IAS 20 deals with accounting and disclosure of government grants and government assistance.

Government, according to the standard, refers to government, government agencies and similar bodies, whether local, national or international.

Government Grants are assistance by government in the form of transfer of resources to an entity in return for past or future compliance with certain conditions relating to the operating activities of the entity.

* The government grants can be monetary or non-monetary.

Example:

AV Ltd wants to set up a factory in a rural district. The government provides a cash assistance (monetary) as well as land at subsidised price (non-monetary).

Manner of recognition of government grants:

IAS 20 suggests that Government grants, including non-monetary grants, should not be recognised until there is a reasonable assurance that:

  1. The entity will comply with the conditions attaching to them; and

  2. The grant will be received.

* The grant may be received before the conditions have been met. However, the above two conditions should be met in totality. If there is likelihood that the conditions won’t be met, the government grant cannot be recognised.

Example:

AV Ltd has set up a factory in a rural area. The government announces a grant of $5 million to the companies setting up factories in the area similar to the one set up by AV Ltd.

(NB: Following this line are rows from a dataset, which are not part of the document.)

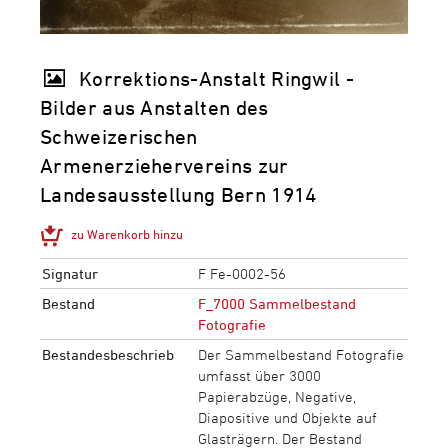
Korrektions-Anstalt Ringwil -
Bilder aus Anstalten des
Schweizerischen
Armenerziehervereins zur
Landesausstellung Bern 1914
zu Warenkorb hinzu
Signatur
F Fe-0002-56
Bestand
F_7000 Sammelbestand
Fotografie
Bestandesbeschrieb
Der Sammelbestand Fotografie
umfasst über 3000
Papierabzüge, Negative,
Diapositive und Objekte auf
Glasträgern. Der Bestand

The grant is received by AV Ltd.

Also, the government also wants that the companies are required to install necessary equipment’s to ensure that the pollution levels do not increase to a significant level. AV Ltd believes that it would not be able to install the pollution control equipment’s at the site.

In the above situation, government grant cannot be recognised and will be treated as a liability (for cash received). In other words, the money received by AV Ltd is required to be returned back to government, since the conditions attached thereto would not be met.

Types of grants:

Grants related to income: (Revenue Grants)

These grants may be presented:

  • Either as income (under ‘Other Income’ heading); or

  • As a deduction from related expense

The IASB accepts either treatment, subject to being followed in a consistent manner.

Grants related to assets (Capital Grants)

Grants related to assets are government grants whose primary condition is that an entity qualifying for them should purchase, construct or otherwise acquire long-term assets. Subsidiary conditions may also be attached restricting the type or location of the assets or the periods during which they are to be acquired or held.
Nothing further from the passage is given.